Il Parlamento ieri sera ha affossato tutte le alternative al piano di uscita della premier, bocciato a sua volta venerdì scorso con uno scarto di 58 voti. La procedura degli “indicative votes” dei Comuni era stata disegnata per offrire alla May un piano alternativo per uscire dall’Unione europea, ma ancora una volta non è emersa una maggioranza. La proposta del deputato conservatore Ken Clarke, secondo cui la Gran Bretagna dovrebbe continuare a fare parte dell’unione doganale, è stata respinta per soli tre voti (276 contro e 273 a favore) e nove membri del governo hanno votato a favore (la May aveva lasciato libertà di coscienza). L’emendamento sostenuto dai laburisti per convocare un secondo referendum è stato bocciato con uno scarto di 12 voti (l’ultima vola furono 27). L’opzione per rimanere all’interno del mercato unico è stata respinta con uno scarto di 21 voti. Il deputato conservatore Nick Boles, uno dei fautori di quest’ultima ipotesi, ieri si è dimesso dal suo gruppo parlamentare perché non “vuole più sedersi tra le fila di un partito che non sa fare compromessi”. Ieri alcuni sostenitori del secondo referendum, sia laburisti che conservatori, hanno votato contro la mozione sull’unione doganale perché indisposti a fare anche la minima concessione. 

 

Il Parlamento si è avvicinato a una soluzione condivisa sulla Brexit rispetto al primo round di “indicative votes” la scorsa settimana, e manca poco per trovare una maggioranza. Domani i parlamentari si esprimeranno per la terza volta sulle alternative al piano May, ma nel frattempo la premier annuncerà la sua strategia per sbloccare l’impasse.
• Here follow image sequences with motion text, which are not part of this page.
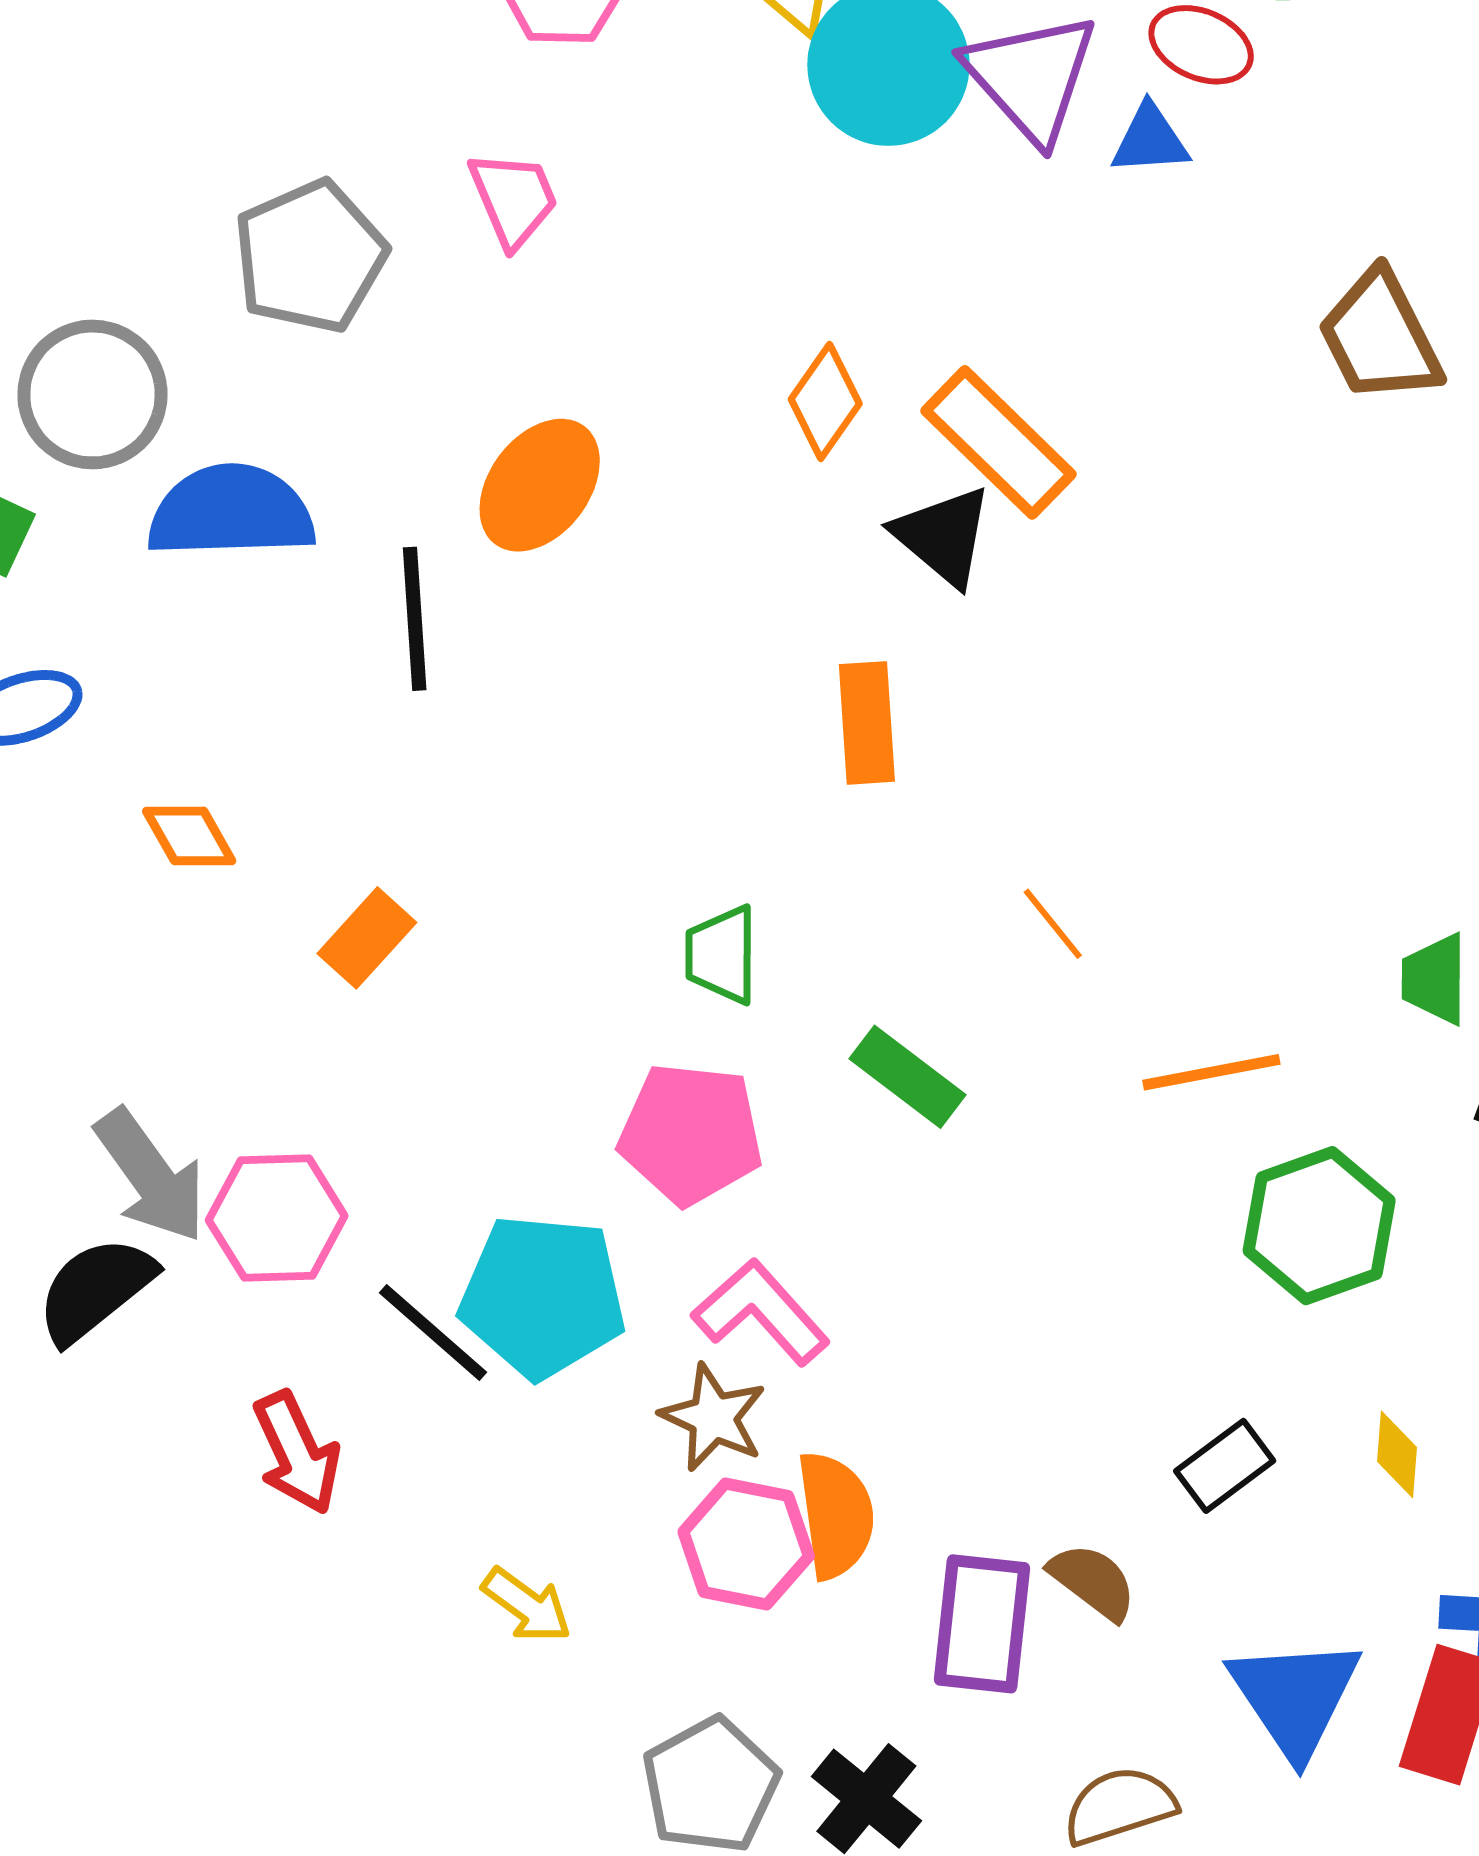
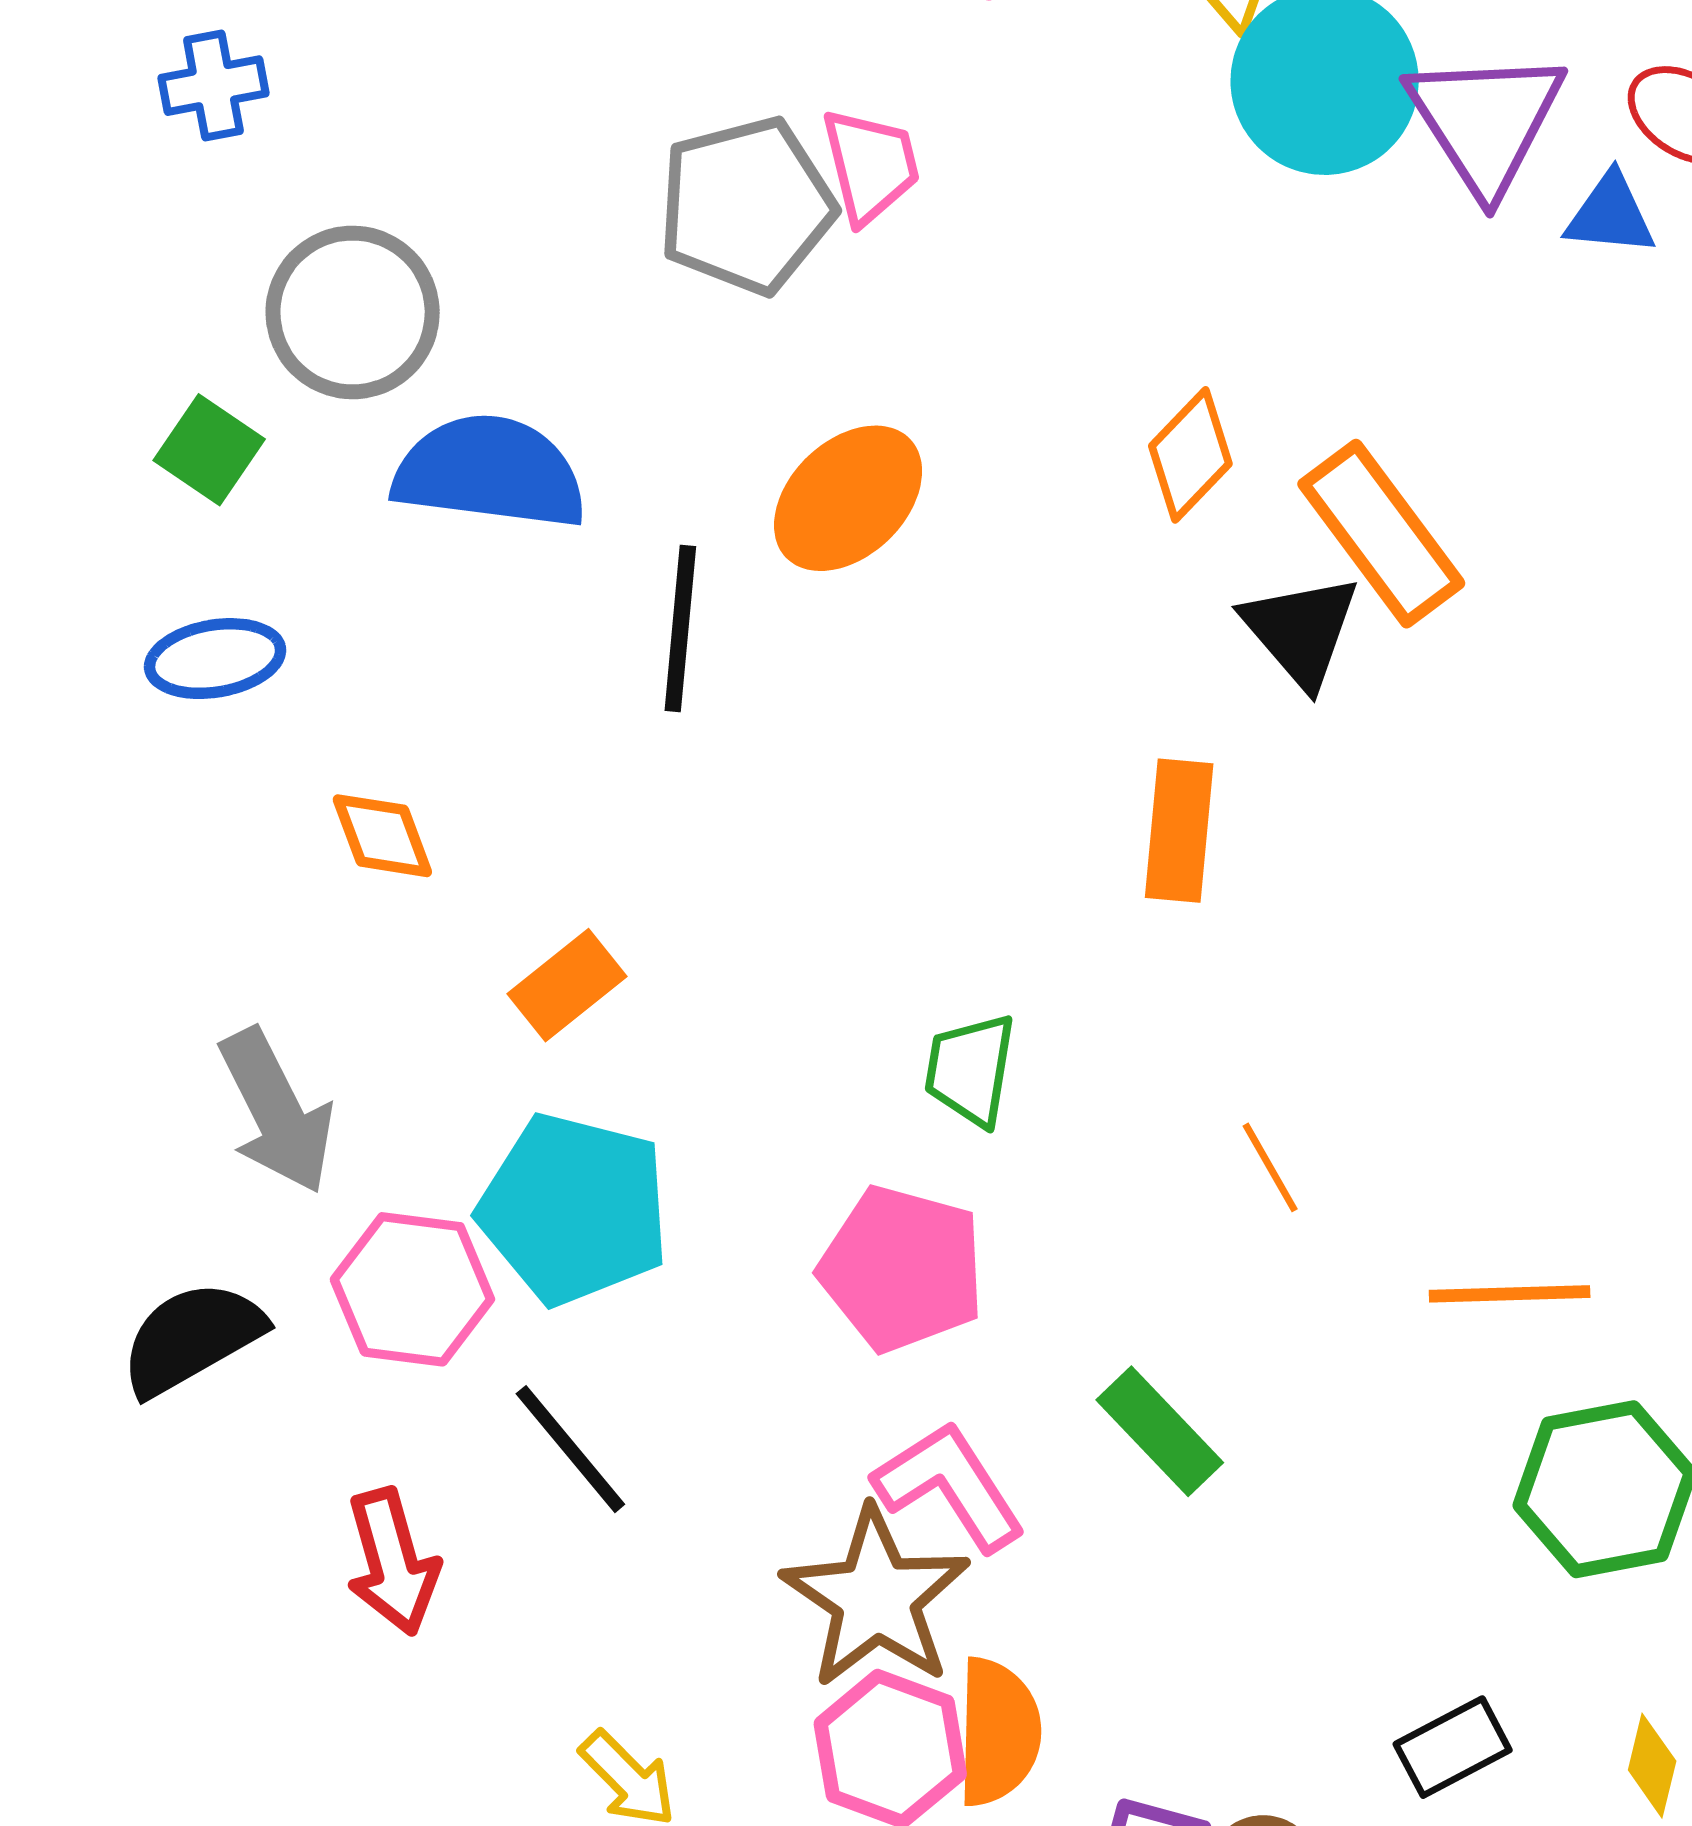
gray pentagon: (310, 257) -> (746, 206), moved
orange line: (1053, 924) -> (1270, 1167), moved
green rectangle: (907, 1077) -> (1160, 1431), moved
gray arrow: (151, 1176) -> (277, 1111), moved
cyan pentagon: (543, 1296) -> (574, 1209), moved
brown star: (713, 1418) -> (876, 1598), size x1.5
L’opzione più accreditata è quella di convocare elezioni anticipate, che servirebbero a prendere tempo e a tutelare gli equilibri interni di un governo profondamente diviso. Ieri 170 deputati conservatori, tra cui 30 membri del governo di cui 11 ministri, hanno inviato una lettera alla May chiedendole di uscire senza accordo. L’altra metà del governo è apertamente a favore della soft Brexit, e ha minacciato di dimettersi in caso di no deal. Una decisione netta da parte della May, che sia il no deal o la soft Brexit, potrebbe innescare una crisi di governo. La scelta di andare a elezioni anticipate non entusiasma nessuno - i conservatori temono una vittoria di Jeremy Corbyn alle urne - ma per la May questo sarebbe un buon compromesso per giustificare la richiesta di una proroga all’Unione europea senza dividere il suo governo.